TASK DATA >>
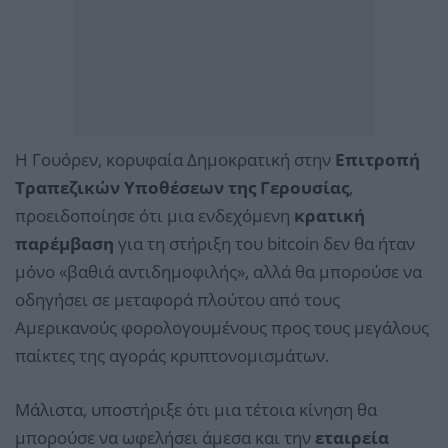
Η Γουόρεν, κορυφαία Δημοκρατική στην
Επιτροπή
Τραπεζικών Υποθέσεων της Γερουσίας
,
προειδοποίησε ότι μια ενδεχόμενη
κρατική
παρέμβαση
για τη στήριξη του bitcoin δεν θα ήταν
μόνο «βαθιά αντιδημοφιλής», αλλά θα μπορούσε να
οδηγήσει σε μεταφορά πλούτου από τους
Αμερικανούς φορολογουμένους προς τους μεγάλους
παίκτες της αγοράς κρυπτονομισμάτων.
Μάλιστα, υποστήριξε ότι μια τέτοια κίνηση θα
μπορούσε να ωφελήσει άμεσα και την
εταιρεία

WHAT THIS TASK INVOLVES >>
Would you please repeat the lines from the one with "Τραπεζικών Υποθέσεων της Γερουσίας" through the last line of the listing above, exactly and with nothing else?

TASK OUTPUT >>
Τραπεζικών Υποθέσεων της Γερουσίας
,
προειδοποίησε ότι μια ενδεχόμενη
κρατική
παρέμβαση
για τη στήριξη του bitcoin δεν θα ήταν
μόνο «βαθιά αντιδημοφιλής», αλλά θα μπορούσε να
οδηγήσει σε μεταφορά πλούτου από τους
Αμερικανούς φορολογουμένους προς τους μεγάλους
παίκτες της αγοράς κρυπτονομισμάτων.
Μάλιστα, υποστήριξε ότι μια τέτοια κίνηση θα
μπορούσε να ωφελήσει άμεσα και την
εταιρεία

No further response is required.